Lately, I have been trying to express to my clients that they can eat any of the cleansing items I give them at any time of day. But gosh, we humans like order and if I list something as “Breakfast” my clients have a really hard time accepting that they can eat it for dinner. But this recipe defies all those odds. It’s so yummy, my clients would eat it morning, noon and night.

It’s not only delicious, it makes life simple, too. You can cook the grains ahead of time and they will store in your fridge for up to a week. Simply take out one serving from the fridge, warm it up with your almond milk, sprinkle on your toppings and you’re set. You guys know how much I love a make-ahead dish.

When it comes to toppings, opportunities are endless.
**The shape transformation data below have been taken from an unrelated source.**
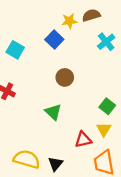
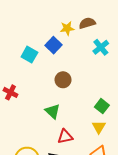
cyan square: (15, 50) -> (29, 55), moved
red triangle: (83, 140) -> (65, 137), moved

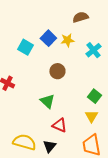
yellow star: (67, 28) -> (67, 40), moved
cyan cross: (101, 47) -> (93, 50), moved
red triangle: (65, 137) -> (59, 125), turned 35

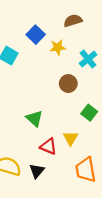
blue square: (48, 38) -> (36, 35), moved
brown circle: (57, 71) -> (68, 84), moved
yellow triangle: (91, 116) -> (71, 138), moved

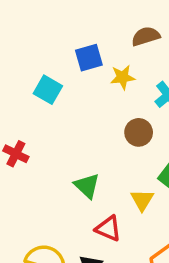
blue square: (36, 35) -> (89, 58), turned 30
yellow triangle: (71, 138) -> (142, 200), moved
I love cinnamon, so I load up on that. Then I add a low-glycemic fruit such as berries, apples or pears. If I’m craving something sweet I may add a drizzle of honey or stevia. My New Roots suggests ground ginger or maple syrup- yum! For some crunch, I may add my homemade gluten-free granola or some raw, chopped nuts.

No matter the toppings I may choose that day, I always add in flax, chia and hemp seeds. If you read my blog post earlier this week on Cleansing Your Fear of Alzheimer’s, here’s a great way to load up on Omega 3’s and get your brain health in tip-top shape.

Flaxseeds are one of the richest foods in Omega 3’s, then chia and hemp seeds. I’ve gotten in the habit of adding flax, chia and hemp seeds wherever I can.

Whether you enjoy this bowl first thing in the morning or after work at night, I hope it leaves you feeling as satiated and warm as it left me. Don’t be shy about playing with the gluten-free grain mixtures, you may find enough combos to keep you happy all winter long!

Warming Winter Cereal

Yields 4-6 servings


1 cup quinoa, rinsed

1 cup millet, rinsed

4 1/2 cups water

pinch of sea salt

1 tsp flax seeds (per serving)

1 tsp chia seeds (per serving)

1/2 T hemp seeds (per serving)


Optional toppings (per serving):

1/2 cup organic berries or 1/2 pear, chopped or 1/2 apple, chopped

1 T maple syrup or 1 T organic raw, wild honey

1/4 tsp cinnamon

1/4 tsp ground ginger

1/4 cup raw chopped nuts or 1/4 cup homemade gluten free granola

1 T shredded coconut

1/4-1/2 cup nut or seed milk of choice


In a small pot, combine grains and 4 1/2 cups water with a pinch of sea salt. Bring to a boil and then reduce to a simmer until water is absorbed and grains are cooked, about 20 minutes. Store in the fridge.

When you are ready to eat, put 1/2-1 cup of the grain mixture into a saucepan with nut or seed milk of choice (or water) and heat over medium until warmed through. Stir in spices and chia seeds. Place in a bowl and top with fruit, sweeteners, nuts and/or hempseeds. Enjoy!